• _Assignment_: Whatever appears in the records apart from pictures must be reproduced exactly.

++++ Records for this task ++++

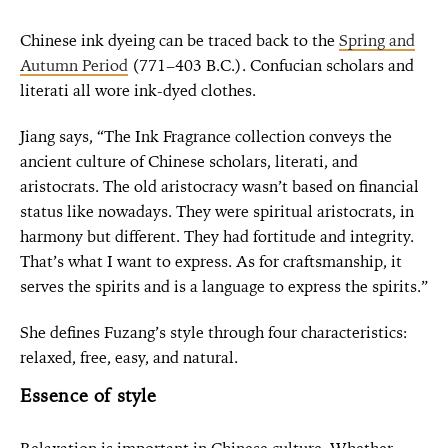
Chinese ink dyeing can be traced back to the
Spring and
Autumn Period
(771–403 B.C.). Confucian scholars and
literati all wore ink-dyed clothes.
Jiang says, “The Ink Fragrance collection conveys the
ancient culture of Chinese scholars, literati, and
aristocrats. The old aristocracy wasn’t based on financial
status like nowadays. They were spiritual aristocrats, in
harmony but different. They had fortitude and integrity.
That’s what I want to express. As for craftsmanship, it
serves the spirits and is a language to express the spirits.”
She defines Fuzang’s style through four characteristics:
relaxed, free, easy, and natural.
Essence of style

++++

• _Problem solution_:
Chinese ink dyeing can be traced back to the
Spring and
Autumn Period
(771–403 B.C.). Confucian scholars and
literati all wore ink-dyed clothes.
Jiang says, “The Ink Fragrance collection conveys the
ancient culture of Chinese scholars, literati, and
aristocrats. The old aristocracy wasn’t based on financial
status like nowadays. They were spiritual aristocrats, in
harmony but different. They had fortitude and integrity.
That’s what I want to express. As for craftsmanship, it
serves the spirits and is a language to express the spirits.”
She defines Fuzang’s style through four characteristics:
relaxed, free, easy, and natural.
Essence of style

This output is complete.